▼

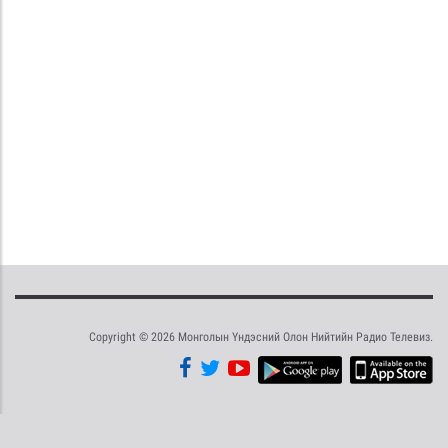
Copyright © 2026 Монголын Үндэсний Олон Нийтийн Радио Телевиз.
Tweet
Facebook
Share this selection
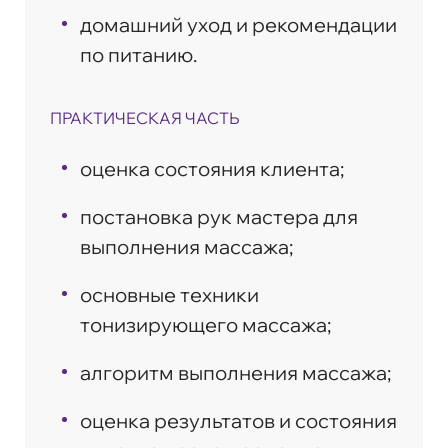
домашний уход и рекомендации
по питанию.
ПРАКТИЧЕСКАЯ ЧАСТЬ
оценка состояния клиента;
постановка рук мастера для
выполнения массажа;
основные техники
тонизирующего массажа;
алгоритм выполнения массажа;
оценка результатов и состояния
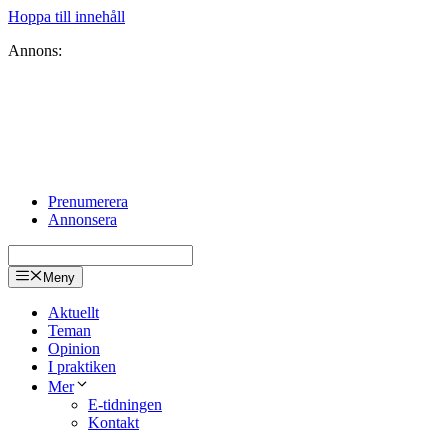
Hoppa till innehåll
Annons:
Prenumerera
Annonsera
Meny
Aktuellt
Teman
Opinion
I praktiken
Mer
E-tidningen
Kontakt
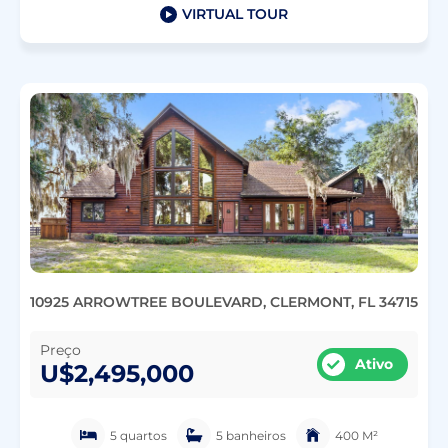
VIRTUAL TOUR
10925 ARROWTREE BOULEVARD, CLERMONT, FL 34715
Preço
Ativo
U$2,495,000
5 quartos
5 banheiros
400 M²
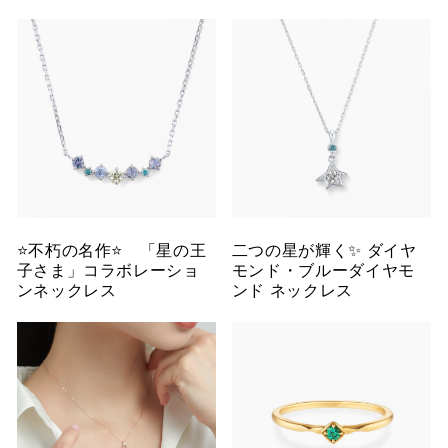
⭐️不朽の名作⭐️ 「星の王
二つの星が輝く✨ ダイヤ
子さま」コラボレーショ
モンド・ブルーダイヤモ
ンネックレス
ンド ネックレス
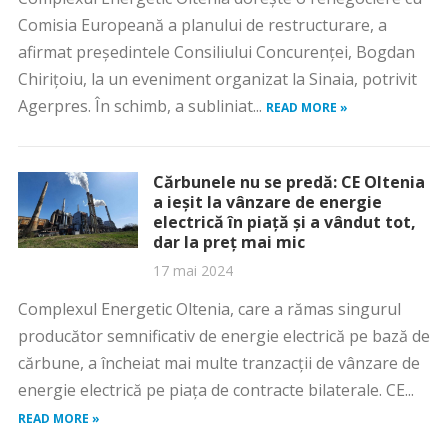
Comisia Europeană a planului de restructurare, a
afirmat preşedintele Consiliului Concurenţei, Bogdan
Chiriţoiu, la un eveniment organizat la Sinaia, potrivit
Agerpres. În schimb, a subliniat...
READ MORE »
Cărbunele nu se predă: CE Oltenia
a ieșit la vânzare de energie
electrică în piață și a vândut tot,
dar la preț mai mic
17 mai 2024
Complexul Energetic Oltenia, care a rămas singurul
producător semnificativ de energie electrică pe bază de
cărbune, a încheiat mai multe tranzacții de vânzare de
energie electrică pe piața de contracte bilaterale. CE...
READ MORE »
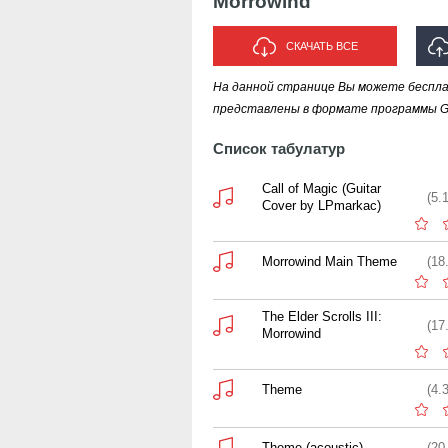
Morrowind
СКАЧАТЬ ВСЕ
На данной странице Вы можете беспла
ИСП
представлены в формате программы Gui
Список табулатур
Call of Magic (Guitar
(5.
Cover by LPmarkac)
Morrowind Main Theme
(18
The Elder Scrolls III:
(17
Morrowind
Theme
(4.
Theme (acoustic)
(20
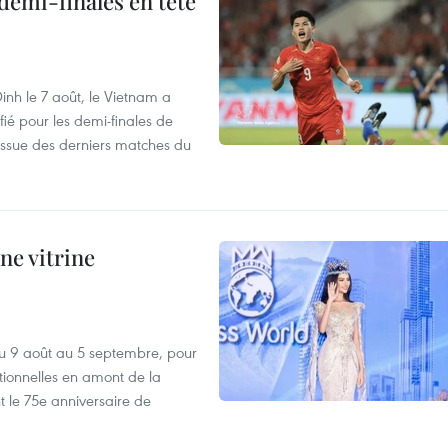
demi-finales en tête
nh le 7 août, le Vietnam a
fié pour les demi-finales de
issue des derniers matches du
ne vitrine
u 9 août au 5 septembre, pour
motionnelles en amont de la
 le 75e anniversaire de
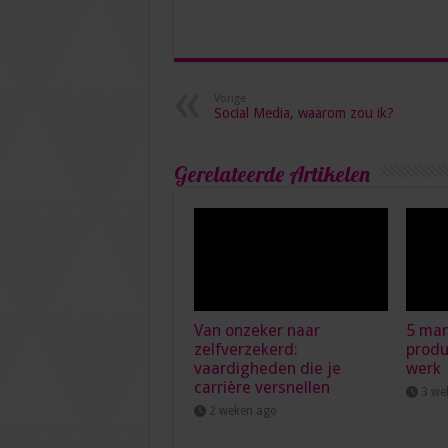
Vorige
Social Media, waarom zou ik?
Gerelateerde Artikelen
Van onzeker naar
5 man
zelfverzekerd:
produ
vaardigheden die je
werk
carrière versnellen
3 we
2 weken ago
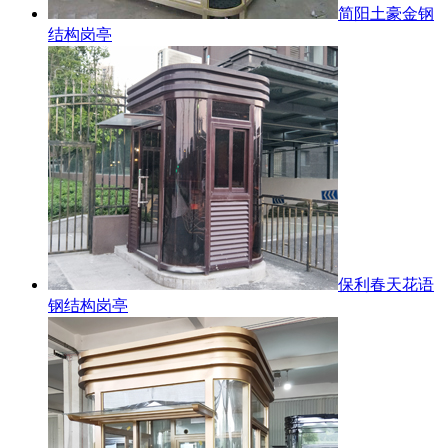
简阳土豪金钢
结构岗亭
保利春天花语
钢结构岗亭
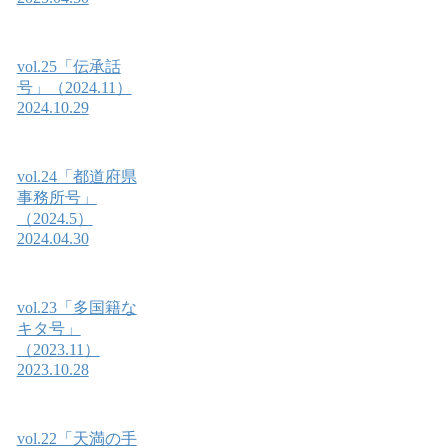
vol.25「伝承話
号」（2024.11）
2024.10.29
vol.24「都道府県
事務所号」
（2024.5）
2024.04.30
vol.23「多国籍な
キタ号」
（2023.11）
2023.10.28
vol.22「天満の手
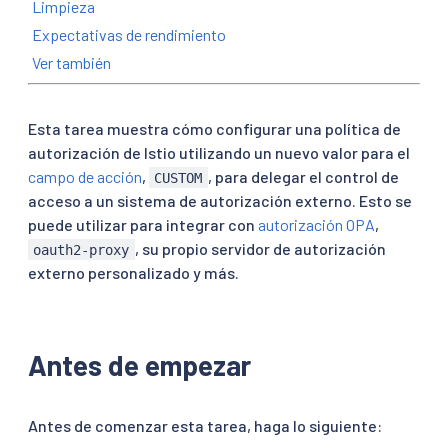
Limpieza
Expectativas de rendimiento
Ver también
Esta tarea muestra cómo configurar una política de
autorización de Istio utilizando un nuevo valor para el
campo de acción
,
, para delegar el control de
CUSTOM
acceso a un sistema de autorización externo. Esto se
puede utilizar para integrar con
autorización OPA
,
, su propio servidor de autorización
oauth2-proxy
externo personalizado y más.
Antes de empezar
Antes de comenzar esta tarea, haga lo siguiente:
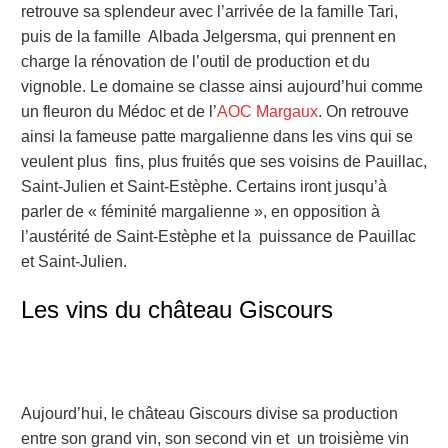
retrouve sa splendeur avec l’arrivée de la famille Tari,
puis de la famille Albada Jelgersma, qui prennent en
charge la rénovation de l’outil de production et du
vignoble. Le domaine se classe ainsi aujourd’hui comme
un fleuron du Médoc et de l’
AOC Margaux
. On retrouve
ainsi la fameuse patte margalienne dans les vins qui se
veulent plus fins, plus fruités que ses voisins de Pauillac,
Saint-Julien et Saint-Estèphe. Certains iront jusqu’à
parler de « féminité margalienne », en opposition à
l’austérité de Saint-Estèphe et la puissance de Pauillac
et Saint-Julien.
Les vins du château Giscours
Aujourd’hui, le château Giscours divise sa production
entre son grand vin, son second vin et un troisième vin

▲

→ REQUIRED WORK: Across the records, count the lines holding the string "energie". Give the number and stop.

→ WRITTEN REPLY: 3